Iowa scores well for its relatively high rate of emergency departments and Level I and II trauma centers, as well as the substantial efforts it has put forth in planning for effective disaster response. However, a significant shortage of some critical specialists and a severe lack of medical liability reforms leave plenty of room for improvement.
Strengths. Iowa receives an above average grade for Access to Emergency Care, reflecting both strengths and weaknesses in this area. Among the strengths are high proportions of specialty facilities per capita. Iowa ranks 12th for the rate of Level I or II trauma centers (2.3 per 1 million people) and has the 6th highest rates of emergency departments and pediatric specialty centers (40.0 and 6.4 per 1 million people, respectively).
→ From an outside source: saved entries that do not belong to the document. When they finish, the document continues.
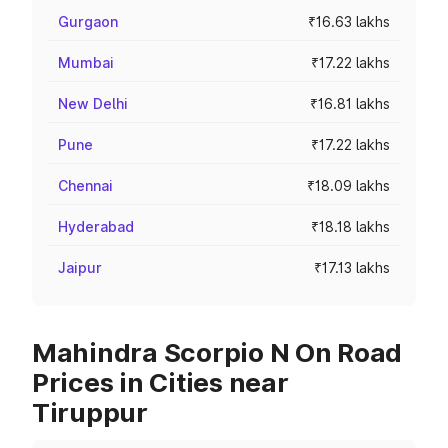
Gurgaon
₹16.63 lakhs
Mumbai
₹17.22 lakhs
New Delhi
₹16.81 lakhs
Pune
₹17.22 lakhs
Chennai
₹18.09 lakhs
Hyderabad
₹18.18 lakhs
Jaipur
₹17.13 lakhs
Mahindra Scorpio N On Road
Prices in Cities near
Tiruppur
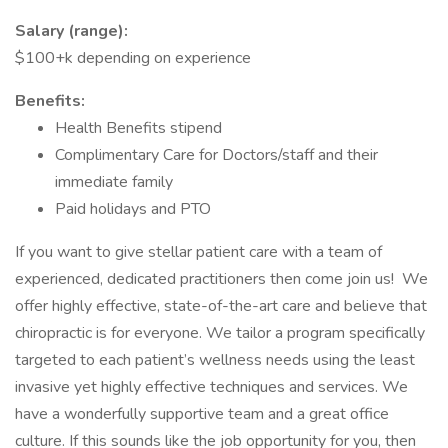
Salary (range):
$100+k depending on experience
Benefits:
Health Benefits stipend
Complimentary Care for Doctors/staff and their
immediate family
Paid holidays and PTO
If you want to give stellar patient care with a team of
experienced, dedicated practitioners then come join us! We
offer highly effective, state-of-the-art care and believe that
chiropractic is for everyone. We tailor a program specifically
targeted to each patient’s wellness needs using the least
invasive yet highly effective techniques and services. We
have a wonderfully supportive team and a great office
culture. If this sounds like the job opportunity for you, then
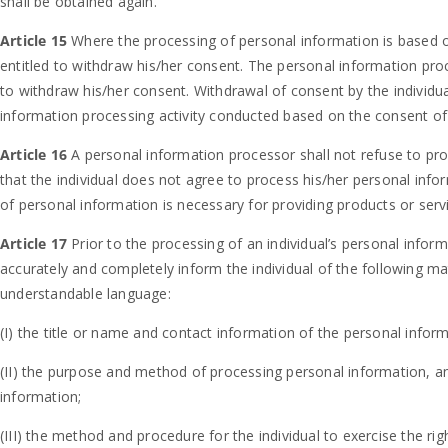
shall be obtained again.
Article 15
Where the processing of personal information is based on
entitled to withdraw his/her consent. The personal information pro
to withdraw his/her consent. Withdrawal of consent by the individua
information processing activity conducted based on the consent of 
Article 16
A personal information processor shall not refuse to pro
that the individual does not agree to process his/her personal inf
of personal information is necessary for providing products or serv
Article 17
Prior to the processing of an individual’s personal inform
accurately and completely inform the individual of the following m
understandable language:
(I) the title or name and contact information of the personal infor
(II) the purpose and method of processing personal information, a
information;
(III) the method and procedure for the individual to exercise the rig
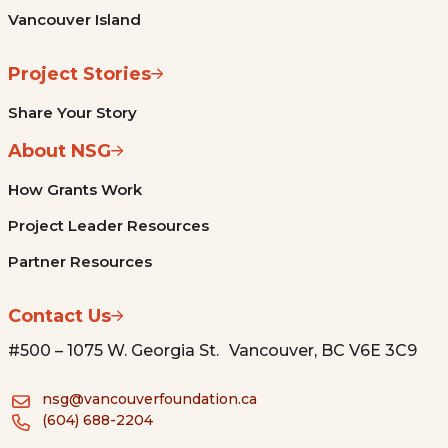
Vancouver Island
Project Stories
Share Your Story
About NSG
How Grants Work
Project Leader Resources
Partner Resources
Contact Us
#500 – 1075 W. Georgia St. Vancouver, BC V6E 3C9
nsg@vancouverfoundation.ca
(604) 688-2204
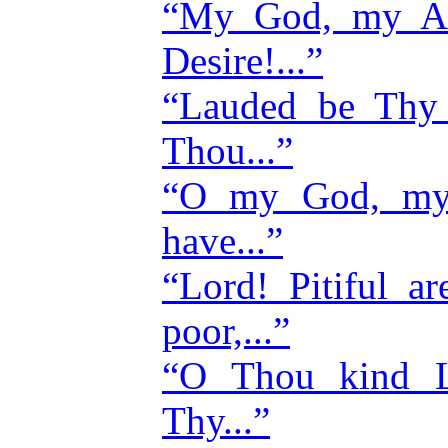
“My God, my A
Desire!...”
“Lauded be Thy
Thou...”
“O my God, my
have...”
“Lord! Pitiful a
poor,...”
“O Thou kind L
Thy...”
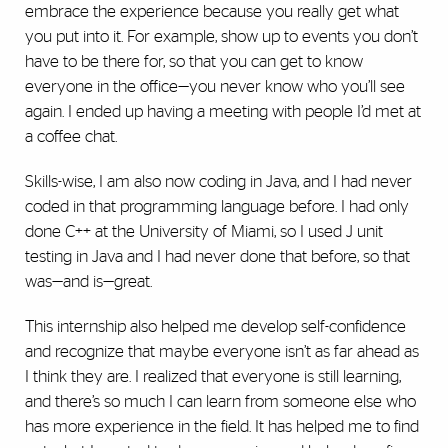
embrace the experience because you really get what
you put into it. For example, show up to events you don’t
have to be there for, so that you can get to know
everyone in the office—you never know who you’ll see
again. I ended up having a meeting with people I’d met at
a coffee chat.
Skills-wise, I am also now coding in Java, and I had never
coded in that programming language before. I had only
done C++ at the University of Miami, so I used J unit
testing in Java and I had never done that before, so that
was—and is—great.
This internship also helped me develop self-confidence
and recognize that maybe everyone isn’t as far ahead as
I think they are. I realized that everyone is still learning,
and there’s so much I can learn from someone else who
has more experience in the field. It has helped me to find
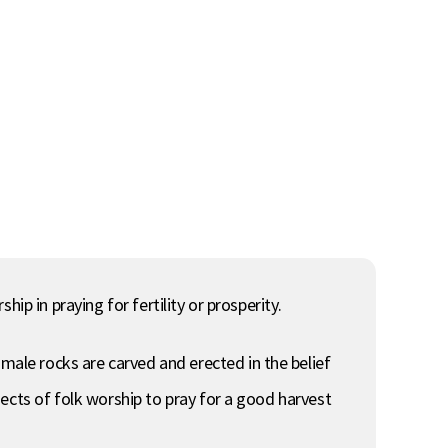
ip in praying for fertility or prosperity.
ale rocks are carved and erected in the belief
ects of folk worship to pray for a good harvest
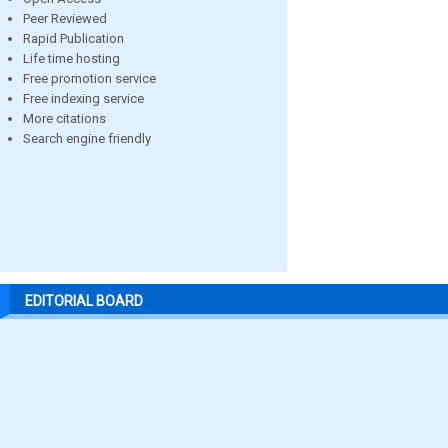
Peer Reviewed
Rapid Publication
Life time hosting
Free promotion service
Free indexing service
More citations
Search engine friendly
EDITORIAL BOARD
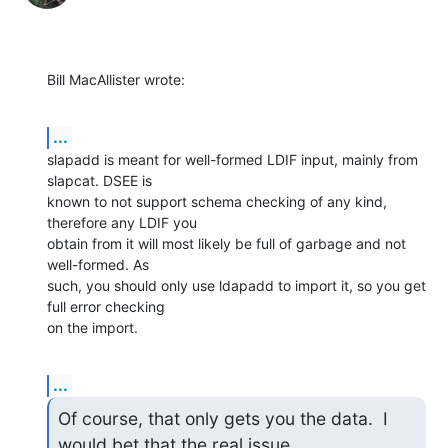
Bill MacAllister wrote:
...
slapadd is meant for well-formed LDIF input, mainly from 
slapcat. DSEE is 

known to not support schema checking of any kind, 
therefore any LDIF you 

obtain from it will most likely be full of garbage and not 
well-formed. As 

such, you should only use ldapadd to import it, so you get 
full error checking 

on the import.
...
Of course, that only gets you the data.  I 
would bet that the real issue
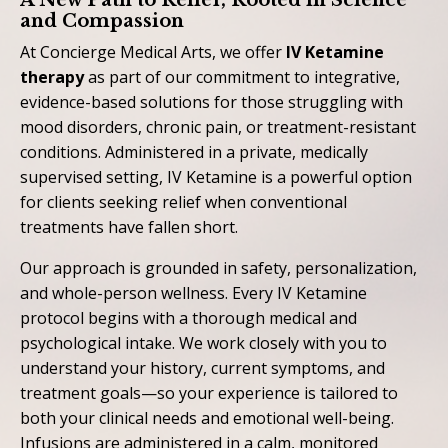
A New Path to Relief, Rooted in Science
and Compassion
At Concierge Medical Arts, we offer
IV Ketamine
therapy
as part of our commitment to integrative,
evidence-based solutions for those struggling with
mood disorders, chronic pain, or treatment-resistant
conditions. Administered in a private, medically
supervised setting, IV Ketamine is a powerful option
for clients seeking relief when conventional
treatments have fallen short.
Our approach is grounded in safety, personalization,
and whole-person wellness. Every IV Ketamine
protocol begins with a thorough medical and
psychological intake. We work closely with you to
understand your history, current symptoms, and
treatment goals—so your experience is tailored to
both your clinical needs and emotional well-being.
Infusions are administered in a calm, monitored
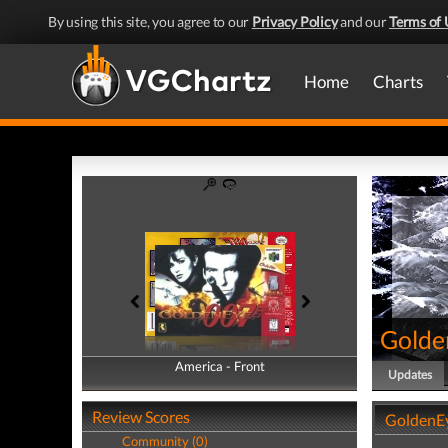
By using this site, you agree to our
Privacy Policy
and our
Terms of 
Home
Charts
Golde
America - Front
America - Back
Updates
Review Scores
GoldenE
Community (0)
In addition, while having a moderate number of staffed inpatient beds, Iowa has the fifth lowest hospital occupancy rate (59.9 per 100 staffed beds).
Iowa’s grade in Disaster Preparedness was helped by the statewide infrastructure that has been developed in case of disaster events. Iowa supports statewide victim and patient tracking systems and has a statewide medical communication system with one layer of redundancy. The state has an all-hazards medical response plan, as well as a written plan specifically for special needs patients. Iowa requires training in disaster preparedness and response to bio- and chemical terrorism for all EMS and essential hospital personnel. In addition, medical assistance teams or strike teams are in place in case of an event.
Challenges. Iowa fell short with regard to the Medical Liability Environment, largely due to a failure to enact many of the liability reforms reviewed in this Report Card. The state lacks a medical liability cap on non-economic damages, expert witness rules providing for case certification or requiring the witness to be of the same specialty as the defendant, and additional liability protection for EMTALA-mandated emergency care.
The state also has the potential to significantly improve its grade with regard to the Quality and Patient Safety Environment. Iowa has relatively low percentages of hospitals participating in electronic networking, ranking 41st in the country for electronic medical records (29.9 percent of hospitals) and 37th with regard to computerized practitioner order entry (14.6 percent of hospitals). Iowa also has a relatively low number of emergency medicine residents (6.4 per 1 million people), compared to the average across the states (12.9 per 1 million).
Recommendations. Iowa is facing a workforce shortage. Despite the relatively high rate of nurses reported as compared with other states, emergency physicians in Iowa have identified the nursing workforce shortage as a primary concern. In addition, the state lacks primary care and specialty physicians generally, as well as on-call specialists. This is highlighted by the state’s low rates of neurosurgeons and emergency physicians (1.1 and 6.3 per 100,000 people, respectively), for which it ranks 50th. The state should take steps to draw additional specialists to the state through medical liability reforms and other efforts. To encourage specialists to provide on-call services to emergency patients, the state could start by enacting additional liability protections for EMTALA-mandated emergency care and instituting a $250,000 medical liability cap on non-economic damages.
The state also might encourage workforce development through increases in Medicaid reimbursement rates across all medical and surgical specialties in Iowa. While the state’s Medicaid fee level for office visits is 116.3 percent of the national average, this rate increased only 3.0 percent from 2004 to 2007, an increase that did not keep up with medical inflation. In order to draw and maintain a stronger workforce in the state, it is imperative that Medicaid reimbursement rates reflect the real costs of the medical care being provided.
While Iowa has a low hospital occupancy rate overall, this may be largely due to the low occupancy rate in many of its rural hospitals which are required to transfer patients with stays longer than three days to one of the larger urban hospitals. As such, emergency physicians have noted that hospital crowding and emergency department boarding of admitted patients is a burden on emergency departments in urban areas. Steps must be taken to ensure that boarding problems are addressed and that Access to Emergency Care in these hospitals is not compromised.